O Ministério Público do Estado de São Paulo, por meio da 3ª Promotoria de Justiça de Jales, instaurou um Procedimento Preparatório de Inquérito Civil para investigar possíveis irregularidades na contratação da estrutura utilizada na Festa do Peão de Santa Albertina realizada em 2025. A decisão foi assinada pelo promotor de Justiça Daniel Azadinho Palmezan Calderaro, que considerou haver elementos suficientes para aprofundar a apuração após analisar as informações iniciais fornecidas pela prefeitura e a documentação reunida no caso. A investigação começou a partir de uma denúncia anônima que apontou falhas como a entrega parcial ou inexistente de itens previstos no contrato, diferenças entre a estrutura licitada e a que foi realmente montada, além de pagamentos integrais mesmo com o descumprimento de prazos e serviços. Entre os exemplos citados na denúncia estão supostos problemas nos sistemas de som, iluminação, estruturas de camarotes, móveis e decoração que podem não ter sido entregues conforme as exigências do edital.

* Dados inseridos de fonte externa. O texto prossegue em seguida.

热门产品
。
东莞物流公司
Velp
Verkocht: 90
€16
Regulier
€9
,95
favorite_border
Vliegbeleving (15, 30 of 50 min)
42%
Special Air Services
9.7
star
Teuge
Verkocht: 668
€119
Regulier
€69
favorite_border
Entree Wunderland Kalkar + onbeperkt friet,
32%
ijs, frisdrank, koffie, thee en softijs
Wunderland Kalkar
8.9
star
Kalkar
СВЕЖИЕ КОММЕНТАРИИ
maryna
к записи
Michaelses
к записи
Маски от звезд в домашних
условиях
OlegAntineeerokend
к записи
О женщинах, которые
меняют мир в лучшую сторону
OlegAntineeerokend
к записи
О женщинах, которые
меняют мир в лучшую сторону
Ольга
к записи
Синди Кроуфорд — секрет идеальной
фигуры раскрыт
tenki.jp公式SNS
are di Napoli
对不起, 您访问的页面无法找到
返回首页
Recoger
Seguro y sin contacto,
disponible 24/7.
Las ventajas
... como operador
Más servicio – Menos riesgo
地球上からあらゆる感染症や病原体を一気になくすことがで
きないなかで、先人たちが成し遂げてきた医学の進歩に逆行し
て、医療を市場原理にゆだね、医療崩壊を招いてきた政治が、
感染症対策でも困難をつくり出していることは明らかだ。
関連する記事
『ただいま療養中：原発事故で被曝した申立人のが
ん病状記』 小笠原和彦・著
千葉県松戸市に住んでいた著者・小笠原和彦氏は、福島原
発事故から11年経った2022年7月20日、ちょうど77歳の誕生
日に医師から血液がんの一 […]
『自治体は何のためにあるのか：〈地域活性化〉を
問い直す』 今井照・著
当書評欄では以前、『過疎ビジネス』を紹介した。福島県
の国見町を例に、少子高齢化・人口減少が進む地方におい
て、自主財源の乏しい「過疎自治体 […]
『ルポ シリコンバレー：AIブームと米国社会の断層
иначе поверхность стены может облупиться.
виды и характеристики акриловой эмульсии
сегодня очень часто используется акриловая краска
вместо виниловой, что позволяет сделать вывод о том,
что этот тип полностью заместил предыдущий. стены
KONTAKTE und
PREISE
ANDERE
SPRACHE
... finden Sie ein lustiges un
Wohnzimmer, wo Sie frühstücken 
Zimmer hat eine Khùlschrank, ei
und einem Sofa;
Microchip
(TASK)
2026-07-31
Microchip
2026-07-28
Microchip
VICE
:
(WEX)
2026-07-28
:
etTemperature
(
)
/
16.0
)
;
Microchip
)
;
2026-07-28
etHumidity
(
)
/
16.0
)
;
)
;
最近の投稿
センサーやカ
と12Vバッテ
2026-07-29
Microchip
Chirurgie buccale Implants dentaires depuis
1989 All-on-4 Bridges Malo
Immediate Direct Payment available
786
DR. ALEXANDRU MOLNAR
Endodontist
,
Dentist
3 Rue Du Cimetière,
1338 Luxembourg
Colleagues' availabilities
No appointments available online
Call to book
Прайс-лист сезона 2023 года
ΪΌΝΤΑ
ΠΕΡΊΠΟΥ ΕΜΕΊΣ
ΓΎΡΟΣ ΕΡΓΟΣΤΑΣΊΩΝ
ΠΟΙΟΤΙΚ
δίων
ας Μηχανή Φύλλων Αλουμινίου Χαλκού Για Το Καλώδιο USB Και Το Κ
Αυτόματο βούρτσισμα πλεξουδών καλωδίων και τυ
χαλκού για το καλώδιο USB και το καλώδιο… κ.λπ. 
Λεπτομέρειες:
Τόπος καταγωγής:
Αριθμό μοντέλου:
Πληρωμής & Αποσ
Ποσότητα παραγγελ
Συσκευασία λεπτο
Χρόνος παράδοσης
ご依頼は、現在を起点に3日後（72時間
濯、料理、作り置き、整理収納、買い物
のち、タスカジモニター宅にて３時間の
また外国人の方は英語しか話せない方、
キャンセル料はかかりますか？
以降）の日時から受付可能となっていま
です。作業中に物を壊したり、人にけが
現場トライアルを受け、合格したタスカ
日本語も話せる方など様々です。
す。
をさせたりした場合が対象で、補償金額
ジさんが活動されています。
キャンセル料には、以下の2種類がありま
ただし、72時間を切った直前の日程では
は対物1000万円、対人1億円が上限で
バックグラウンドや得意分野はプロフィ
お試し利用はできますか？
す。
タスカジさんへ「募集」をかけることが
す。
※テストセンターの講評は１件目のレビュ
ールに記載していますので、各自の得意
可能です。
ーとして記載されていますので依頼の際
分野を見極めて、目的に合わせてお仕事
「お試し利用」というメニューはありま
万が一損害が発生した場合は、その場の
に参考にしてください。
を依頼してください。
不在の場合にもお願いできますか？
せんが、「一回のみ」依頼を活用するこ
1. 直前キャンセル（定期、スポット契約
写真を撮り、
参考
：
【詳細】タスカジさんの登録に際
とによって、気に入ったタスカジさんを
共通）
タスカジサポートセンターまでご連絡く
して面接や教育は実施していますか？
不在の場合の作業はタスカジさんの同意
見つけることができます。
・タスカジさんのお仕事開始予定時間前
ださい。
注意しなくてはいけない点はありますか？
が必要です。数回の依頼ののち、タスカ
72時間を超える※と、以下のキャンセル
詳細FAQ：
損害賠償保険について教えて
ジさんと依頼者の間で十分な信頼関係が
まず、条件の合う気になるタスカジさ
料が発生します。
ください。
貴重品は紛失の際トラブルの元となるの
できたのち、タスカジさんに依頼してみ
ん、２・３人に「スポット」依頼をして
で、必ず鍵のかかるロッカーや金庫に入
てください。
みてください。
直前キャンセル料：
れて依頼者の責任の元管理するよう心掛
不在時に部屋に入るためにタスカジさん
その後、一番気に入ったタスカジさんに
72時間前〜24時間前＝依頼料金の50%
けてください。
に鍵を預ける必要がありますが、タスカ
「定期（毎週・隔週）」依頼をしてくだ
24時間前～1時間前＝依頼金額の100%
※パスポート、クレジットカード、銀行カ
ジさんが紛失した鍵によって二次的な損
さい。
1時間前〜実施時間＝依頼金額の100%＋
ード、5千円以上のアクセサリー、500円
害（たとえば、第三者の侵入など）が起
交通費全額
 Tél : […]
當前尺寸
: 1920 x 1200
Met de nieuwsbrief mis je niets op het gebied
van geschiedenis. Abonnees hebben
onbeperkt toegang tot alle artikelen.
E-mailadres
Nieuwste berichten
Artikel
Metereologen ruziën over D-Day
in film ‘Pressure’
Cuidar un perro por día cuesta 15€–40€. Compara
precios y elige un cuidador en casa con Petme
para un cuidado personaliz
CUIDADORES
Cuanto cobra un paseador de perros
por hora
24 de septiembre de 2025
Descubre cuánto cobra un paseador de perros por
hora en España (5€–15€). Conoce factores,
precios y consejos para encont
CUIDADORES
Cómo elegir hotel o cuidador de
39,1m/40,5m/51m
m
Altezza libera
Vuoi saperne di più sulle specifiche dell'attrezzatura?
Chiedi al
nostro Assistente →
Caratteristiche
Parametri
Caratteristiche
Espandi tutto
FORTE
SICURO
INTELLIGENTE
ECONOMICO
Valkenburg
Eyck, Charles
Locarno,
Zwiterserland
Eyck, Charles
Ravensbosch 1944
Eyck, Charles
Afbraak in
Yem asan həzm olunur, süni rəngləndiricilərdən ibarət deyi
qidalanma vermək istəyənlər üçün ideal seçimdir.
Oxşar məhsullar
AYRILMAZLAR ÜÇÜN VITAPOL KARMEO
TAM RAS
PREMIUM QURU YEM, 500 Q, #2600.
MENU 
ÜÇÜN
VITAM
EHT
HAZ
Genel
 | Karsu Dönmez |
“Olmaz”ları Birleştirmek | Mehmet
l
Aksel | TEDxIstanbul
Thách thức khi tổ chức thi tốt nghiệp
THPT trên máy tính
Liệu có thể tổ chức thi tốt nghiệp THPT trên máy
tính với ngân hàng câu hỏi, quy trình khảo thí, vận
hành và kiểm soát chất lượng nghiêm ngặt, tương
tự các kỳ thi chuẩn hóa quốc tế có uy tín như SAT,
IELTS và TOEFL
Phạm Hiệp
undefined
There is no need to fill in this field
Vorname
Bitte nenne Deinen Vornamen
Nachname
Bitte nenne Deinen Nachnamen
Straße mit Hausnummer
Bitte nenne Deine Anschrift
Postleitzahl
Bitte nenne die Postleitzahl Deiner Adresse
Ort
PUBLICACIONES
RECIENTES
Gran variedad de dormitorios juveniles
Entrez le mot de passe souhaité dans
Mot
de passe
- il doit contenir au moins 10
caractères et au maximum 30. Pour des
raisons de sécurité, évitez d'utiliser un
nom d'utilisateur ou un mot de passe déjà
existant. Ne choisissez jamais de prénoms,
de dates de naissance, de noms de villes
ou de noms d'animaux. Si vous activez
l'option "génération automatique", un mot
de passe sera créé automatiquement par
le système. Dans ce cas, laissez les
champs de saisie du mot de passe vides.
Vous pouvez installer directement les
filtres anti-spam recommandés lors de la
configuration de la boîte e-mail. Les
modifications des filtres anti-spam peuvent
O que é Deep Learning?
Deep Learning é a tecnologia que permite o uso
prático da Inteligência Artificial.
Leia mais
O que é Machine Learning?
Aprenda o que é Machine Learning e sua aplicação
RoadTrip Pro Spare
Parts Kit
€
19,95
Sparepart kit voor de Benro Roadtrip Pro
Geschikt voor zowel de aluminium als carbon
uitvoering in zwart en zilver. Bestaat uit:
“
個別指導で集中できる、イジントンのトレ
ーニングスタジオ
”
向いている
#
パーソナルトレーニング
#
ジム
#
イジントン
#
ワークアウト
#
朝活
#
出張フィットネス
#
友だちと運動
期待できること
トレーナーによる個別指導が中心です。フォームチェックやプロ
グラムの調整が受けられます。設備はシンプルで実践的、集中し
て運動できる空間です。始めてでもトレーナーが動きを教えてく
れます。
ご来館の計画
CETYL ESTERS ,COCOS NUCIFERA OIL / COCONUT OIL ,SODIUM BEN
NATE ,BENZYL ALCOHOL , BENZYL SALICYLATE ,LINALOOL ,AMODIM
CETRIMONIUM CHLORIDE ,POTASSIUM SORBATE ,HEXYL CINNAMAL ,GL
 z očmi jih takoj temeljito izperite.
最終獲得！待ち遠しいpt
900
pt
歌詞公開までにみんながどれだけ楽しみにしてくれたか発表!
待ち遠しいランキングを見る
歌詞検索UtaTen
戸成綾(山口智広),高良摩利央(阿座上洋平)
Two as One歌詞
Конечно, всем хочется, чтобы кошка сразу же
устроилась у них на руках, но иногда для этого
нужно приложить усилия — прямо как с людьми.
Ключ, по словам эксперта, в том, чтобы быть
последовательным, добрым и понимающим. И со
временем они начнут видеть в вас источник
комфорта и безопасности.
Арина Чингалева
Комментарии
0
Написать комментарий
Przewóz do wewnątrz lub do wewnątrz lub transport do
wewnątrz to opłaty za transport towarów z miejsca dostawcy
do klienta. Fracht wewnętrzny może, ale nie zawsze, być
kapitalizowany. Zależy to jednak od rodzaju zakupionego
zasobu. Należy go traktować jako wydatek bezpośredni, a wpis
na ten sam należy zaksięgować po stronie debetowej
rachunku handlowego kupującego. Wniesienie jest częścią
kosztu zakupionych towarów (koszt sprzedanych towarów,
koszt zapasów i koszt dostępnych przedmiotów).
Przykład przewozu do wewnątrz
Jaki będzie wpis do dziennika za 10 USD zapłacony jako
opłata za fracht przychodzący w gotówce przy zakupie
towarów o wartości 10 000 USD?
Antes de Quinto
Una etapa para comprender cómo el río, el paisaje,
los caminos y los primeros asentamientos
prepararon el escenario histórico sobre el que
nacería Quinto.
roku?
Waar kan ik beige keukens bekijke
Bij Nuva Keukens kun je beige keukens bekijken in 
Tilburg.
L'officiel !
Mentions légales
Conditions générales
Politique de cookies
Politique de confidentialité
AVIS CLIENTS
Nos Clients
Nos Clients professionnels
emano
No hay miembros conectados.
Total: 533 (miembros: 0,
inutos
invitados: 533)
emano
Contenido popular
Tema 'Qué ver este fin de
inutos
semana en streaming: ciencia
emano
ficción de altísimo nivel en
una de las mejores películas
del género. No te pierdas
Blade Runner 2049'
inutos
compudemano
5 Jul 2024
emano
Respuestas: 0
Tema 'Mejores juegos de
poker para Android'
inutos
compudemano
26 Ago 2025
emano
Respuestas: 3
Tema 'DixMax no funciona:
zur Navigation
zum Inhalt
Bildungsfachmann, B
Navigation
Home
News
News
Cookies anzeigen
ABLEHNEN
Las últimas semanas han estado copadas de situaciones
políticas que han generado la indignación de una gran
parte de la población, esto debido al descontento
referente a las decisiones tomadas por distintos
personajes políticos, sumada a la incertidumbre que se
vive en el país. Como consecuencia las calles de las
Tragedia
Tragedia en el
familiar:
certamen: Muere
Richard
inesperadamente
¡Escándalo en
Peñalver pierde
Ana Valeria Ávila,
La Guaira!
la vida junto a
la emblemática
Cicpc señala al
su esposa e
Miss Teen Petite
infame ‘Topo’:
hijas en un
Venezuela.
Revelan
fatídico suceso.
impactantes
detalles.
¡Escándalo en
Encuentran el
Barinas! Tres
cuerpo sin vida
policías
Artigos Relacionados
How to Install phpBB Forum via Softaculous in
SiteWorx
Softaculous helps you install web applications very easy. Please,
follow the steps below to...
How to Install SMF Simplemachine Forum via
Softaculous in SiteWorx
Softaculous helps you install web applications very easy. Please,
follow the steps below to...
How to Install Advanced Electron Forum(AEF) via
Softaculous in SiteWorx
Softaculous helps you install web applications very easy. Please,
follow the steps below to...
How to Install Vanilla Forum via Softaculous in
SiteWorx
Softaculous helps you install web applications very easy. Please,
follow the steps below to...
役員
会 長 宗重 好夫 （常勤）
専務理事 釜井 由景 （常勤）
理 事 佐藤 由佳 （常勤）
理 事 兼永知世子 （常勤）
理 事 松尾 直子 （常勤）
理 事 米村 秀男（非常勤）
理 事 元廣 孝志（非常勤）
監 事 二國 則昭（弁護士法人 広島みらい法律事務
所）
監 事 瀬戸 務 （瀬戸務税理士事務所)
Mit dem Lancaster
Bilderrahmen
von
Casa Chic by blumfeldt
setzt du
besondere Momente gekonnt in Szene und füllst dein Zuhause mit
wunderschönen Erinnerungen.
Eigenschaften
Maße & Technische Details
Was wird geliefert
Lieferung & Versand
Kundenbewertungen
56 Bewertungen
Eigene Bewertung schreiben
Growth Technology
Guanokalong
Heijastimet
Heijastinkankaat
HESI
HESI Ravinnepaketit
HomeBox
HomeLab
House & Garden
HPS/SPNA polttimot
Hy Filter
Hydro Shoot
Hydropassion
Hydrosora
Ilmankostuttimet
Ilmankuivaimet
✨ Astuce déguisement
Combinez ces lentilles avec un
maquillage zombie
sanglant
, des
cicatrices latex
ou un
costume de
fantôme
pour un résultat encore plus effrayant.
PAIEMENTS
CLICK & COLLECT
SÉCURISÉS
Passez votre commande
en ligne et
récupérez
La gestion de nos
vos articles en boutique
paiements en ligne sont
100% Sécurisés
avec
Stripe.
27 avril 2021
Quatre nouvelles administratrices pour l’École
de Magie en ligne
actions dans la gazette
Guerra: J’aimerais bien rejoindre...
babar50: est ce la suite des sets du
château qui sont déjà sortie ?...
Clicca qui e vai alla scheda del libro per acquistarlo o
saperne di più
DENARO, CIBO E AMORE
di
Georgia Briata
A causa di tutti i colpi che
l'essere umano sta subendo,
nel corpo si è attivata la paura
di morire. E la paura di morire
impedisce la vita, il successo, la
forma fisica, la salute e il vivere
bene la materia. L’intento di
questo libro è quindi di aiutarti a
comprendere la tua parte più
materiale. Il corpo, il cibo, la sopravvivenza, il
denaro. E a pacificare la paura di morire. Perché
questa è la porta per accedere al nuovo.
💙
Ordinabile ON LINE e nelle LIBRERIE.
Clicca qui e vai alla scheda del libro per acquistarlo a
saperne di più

Durante a fase preliminar da apuração, a Prefeitura de Santa Albertina enviou esclarecimentos ao Ministério Público, alegando que os contratos foram executados de forma adequada e que algumas alterações nos itens representaram melhorias técnicas que não causaram prejuízo aos cofres públicos. Segundo a administração municipal, os serviços atenderam ao interesse da população e respeitaram a Nova Lei de Licitações. No entanto, para o promotor responsável pelo caso, as justificativas apresentadas não foram suficientes para afastar as suspeitas, uma vez que ainda não há comprovação técnica de que todas as mudanças feitas na estrutura equivaliam aos valores originais do contrato. Permanecem dúvidas sobre a efetiva prestação dos serviços, a fiscalização por parte do município, a prestação de contas do evento e um eventual favorecimento indevido de empresas. Se confirmadas, as falhas podem caracterizar infrações à Lei de Licitações e atos de improbidade administrativa.
Com a abertura dessa nova fase de investigação, o Ministério Público determinou que o município apresente uma série de documentos complementares, incluindo cópias dos contratos, notas fiscais, comprovantes de pagamento, relatórios de fiscalização e balancetes da festa. Recentemente, no dia 8 de julho de 2026, a Promotoria enviou um novo ofício ao prefeito Gerson Formigoni Junior, reforçando o pedido e estipulando um prazo de cinco dias para o envio do material, sob o aviso de que o descumprimento pode configurar crime de desobediência. Na época do evento, a Câmara Municipal havia autorizado, por meio de lei, o investimento de até R$ 800 mil em recursos públicos para a realização do rodeio. As autoridades ressaltam que a instauração deste procedimento é uma etapa preliminar para coletar provas e esclarecer os fatos, não significando que os agentes públicos ou as empresas envolvidas sejam culpados antes da conclusão oficial das investigações.